Mas consideremos a possibilidade que ninguém considerou: e se António Costa estiver a falar a sério e não existir qualquer fantasma de bloco central? Ou, visto de outra forma, se a única hipótese para o PS formar um governo maioritário for um bloco central com o PSD, há alguma razão para levar António Costa a preferir um governo minoritário? A resposta é simples: sim, há. Pesados os prós e os contras, um bloco central poderá ser mais prejudicial para o PS do que governar sem maioria.
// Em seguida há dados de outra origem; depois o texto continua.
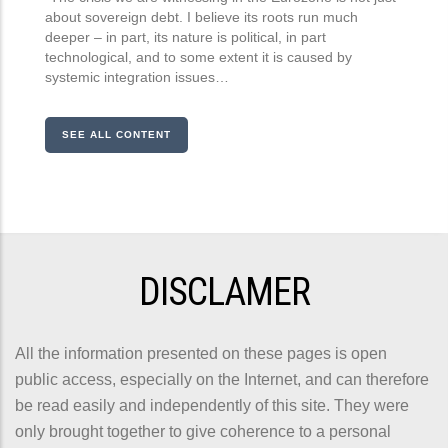
about sovereign debt. I believe its roots run much
deeper – in part, its nature is political, in part
technological, and to some extent it is caused by
systemic integration issues…
SEE ALL CONTENT
DISCLAMER
All the information presented on these pages is open
public access, especially on the Internet, and can therefore
be read easily and independently of this site. They were
only brought together to give coherence to a personal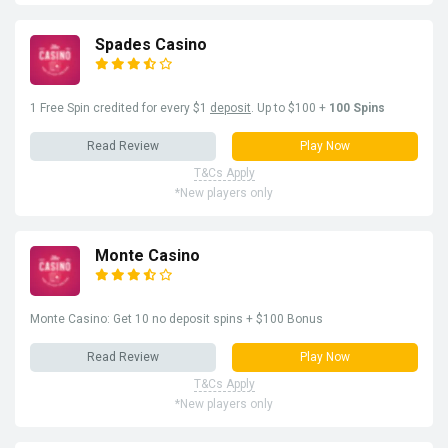
Spades Casino
1 Free Spin credited for every $1
deposit
. Up to $100 +
100 Spins
Read Review
Play Now
T&Cs Apply
*New players only
Monte Casino
Monte Casino: Get 10 no deposit spins + $100 Bonus
Read Review
Play Now
T&Cs Apply
*New players only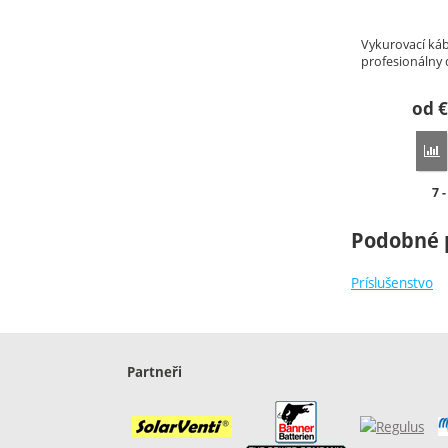
Vykurovací káb
profesionálny 
od
€
P
Do
7 
Podobné 
Príslušenstvo
Partneři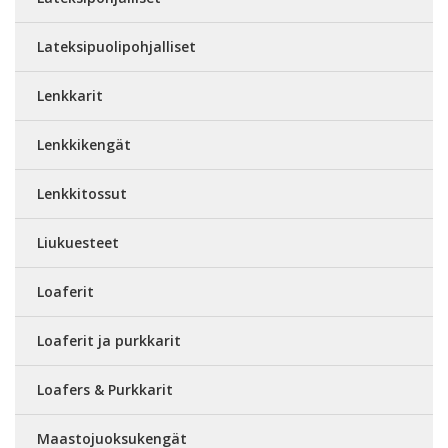
Lateksipuolipohjalliset
Lenkkarit
Lenkkikengät
Lenkkitossut
Liukuesteet
Loaferit
Loaferit ja purkkarit
Loafers & Purkkarit
Maastojuoksukengät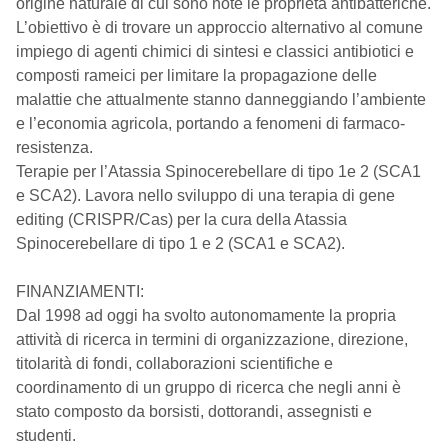
origine naturale di cui sono note le proprietà antibatteriche.
L’obiettivo è di trovare un approccio alternativo al comune
impiego di agenti chimici di sintesi e classici antibiotici e
composti rameici per limitare la propagazione delle
malattie che attualmente stanno danneggiando l’ambiente
e l’economia agricola, portando a fenomeni di farmaco-
resistenza.
Terapie per l’Atassia Spinocerebellare di tipo 1e 2 (SCA1
e SCA2). Lavora nello sviluppo di una terapia di gene
editing (CRISPR/Cas) per la cura della Atassia
Spinocerebellare di tipo 1 e 2 (SCA1 e SCA2).
FINANZIAMENTI:
Dal 1998 ad oggi ha svolto autonomamente la propria
attività di ricerca in termini di organizzazione, direzione,
titolarità di fondi, collaborazioni scientifiche e
coordinamento di un gruppo di ricerca che negli anni è
stato composto da borsisti, dottorandi, assegnisti e
studenti.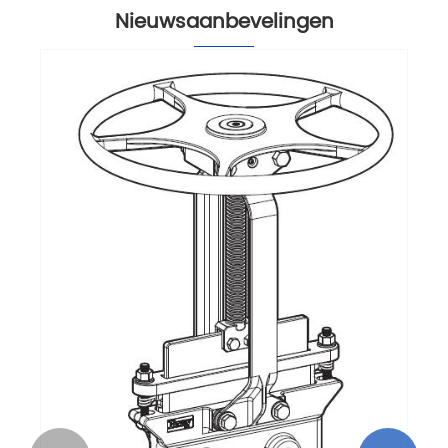
Nieuwsaanbevelingen
Hoe u de meest geschikte klep kiest op
basis van uw behoeften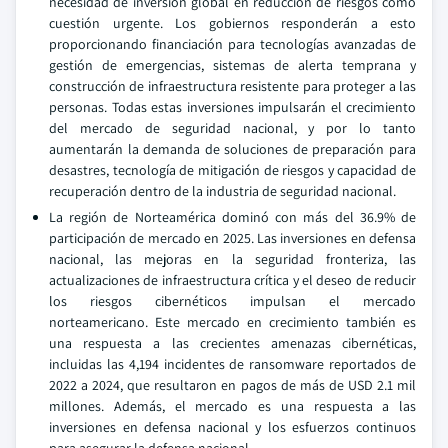
necesidad de inversión global en reducción de riesgos como
cuestión urgente. Los gobiernos responderán a esto
proporcionando financiación para tecnologías avanzadas de
gestión de emergencias, sistemas de alerta temprana y
construcción de infraestructura resistente para proteger a las
personas. Todas estas inversiones impulsarán el crecimiento
del mercado de seguridad nacional, y por lo tanto
aumentarán la demanda de soluciones de preparación para
desastres, tecnología de mitigación de riesgos y capacidad de
recuperación dentro de la industria de seguridad nacional.
La región de Norteamérica dominó con más del 36.9% de
participación de mercado en 2025. Las inversiones en defensa
nacional, las mejoras en la seguridad fronteriza, las
actualizaciones de infraestructura crítica y el deseo de reducir
los riesgos cibernéticos impulsan el mercado
norteamericano. Este mercado en crecimiento también es
una respuesta a las crecientes amenazas cibernéticas,
incluidas las 4,194 incidentes de ransomware reportados de
2022 a 2024, que resultaron en pagos de más de USD 2.1 mil
millones. Además, el mercado es una respuesta a las
inversiones en defensa nacional y los esfuerzos continuos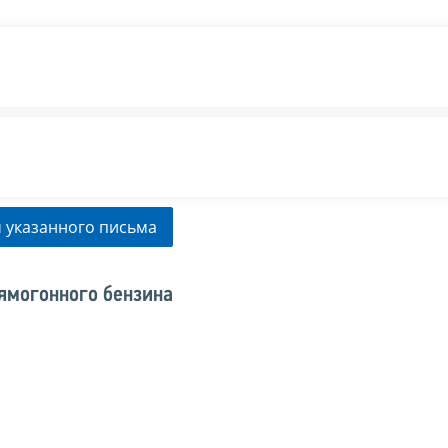
 указанного письма
ямогонного бензина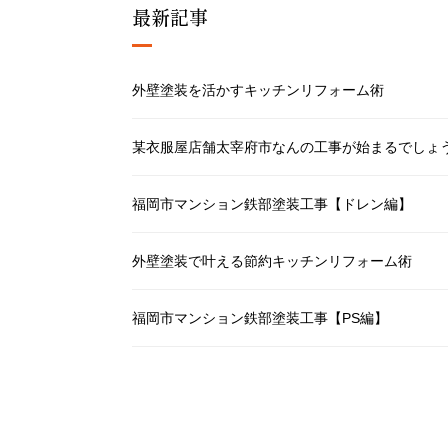
最新記事
外壁塗装を活かすキッチンリフォーム術
某衣服屋店舗太宰府市なんの工事が始まるでしょ
福岡市マンション鉄部塗装工事【ドレン編】
外壁塗装で叶える節約キッチンリフォーム術
福岡市マンション鉄部塗装工事【PS編】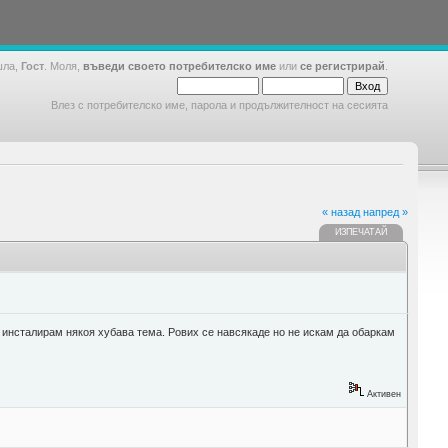
шла,
Гост
. Моля,
въведи своето потребителско име
или
се регистрирай
.
Влез с потребителско име, парола и продължителност на сесията
« назад
напред »
ИЗПЕЧАТАЙ
си инсталирам някоя хубава тема. Рових се навсякаде но не искам да обаркам
Активен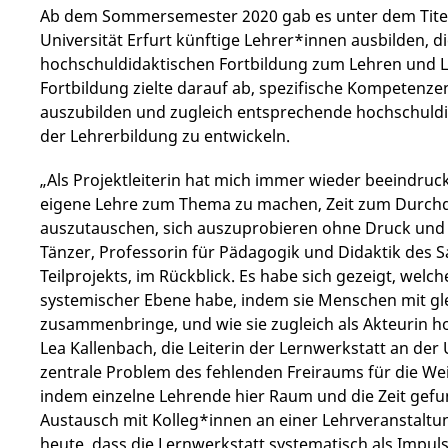
Ab dem Sommersemester 2020 gab es unter dem Titel 
Universität Erfurt künftige Lehrer*innen ausbilden, 
hochschuldidaktischen Fortbildung zum Lehren und L
Fortbildung zielte darauf ab, spezifische Kompetenz
auszubilden und zugleich entsprechende hochschuldid
der Lehrerbildung zu entwickeln.
„Als Projektleiterin hat mich immer wieder beeindruck
eigene Lehre zum Thema zu machen, Zeit zum Durchd
auszutauschen, sich auszuprobieren ohne Druck und m
Tänzer, Professorin für Pädagogik und Didaktik des S
Teilprojekts, im Rückblick. Es habe sich gezeigt, wel
systemischer Ebene habe, indem sie Menschen mit gl
zusammenbringe, und wie sie zugleich als Akteurin h
Lea Kallenbach, die Leiterin der Lernwerkstatt an der U
zentrale Problem des fehlenden Freiraums für die We
indem einzelne Lehrende hier Raum und die Zeit gefu
Austausch mit Kolleg*innen an einer Lehrveranstaltun
heute, dass die Lernwerkstatt systematisch als Impul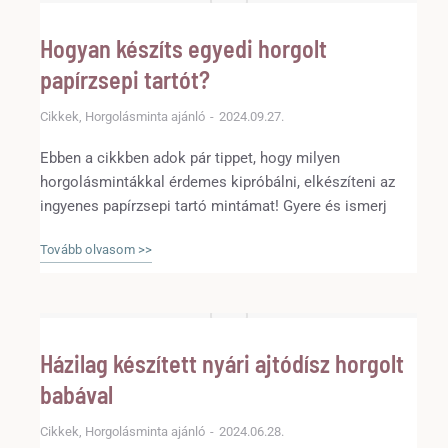
Hogyan készíts egyedi horgolt
papírzsepi tartót?
Cikkek
,
Horgolásminta ajánló
2024.09.27.
Ebben a cikkben adok pár tippet, hogy milyen
horgolásmintákkal érdemes kipróbálni, elkészíteni az
ingyenes papírzsepi tartó mintámat! Gyere és ismerj
meg pár horgolásmintát, amivel könnyedén feldobhatod
Tovább olvasom >>
a sajátodat!
Házilag készített nyári ajtódísz horgolt
babával
Cikkek
,
Horgolásminta ajánló
2024.06.28.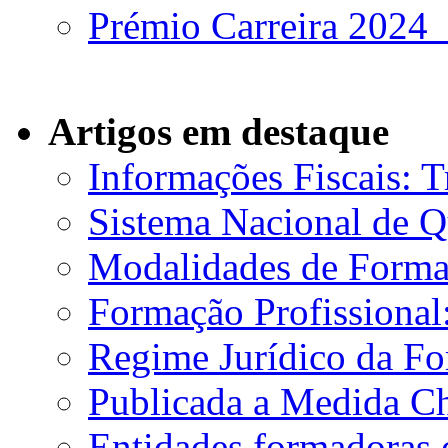
Prémio Carreira 2024 
Artigos em destaque
Informações Fiscais: 
Sistema Nacional de Q
Modalidades de Form
Formação Profissional
Regime Jurídico da Fo
Publicada a Medida C
Entidades formadoras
Há pequenas razões para ser assim. As pessoas tendem a não gostar de blocos centrais – em Portugal, fala-se depreciativamente de “centrão” – na medida em que diminui a escolha dos eleitores e a alternância política. De resto, os blocos centrais só são tolerados (e desejados) em tempos de crise, algo que, sem troika e com a economia em recuperação, já não é tão evidente para os portugueses que seja esse o nosso caso.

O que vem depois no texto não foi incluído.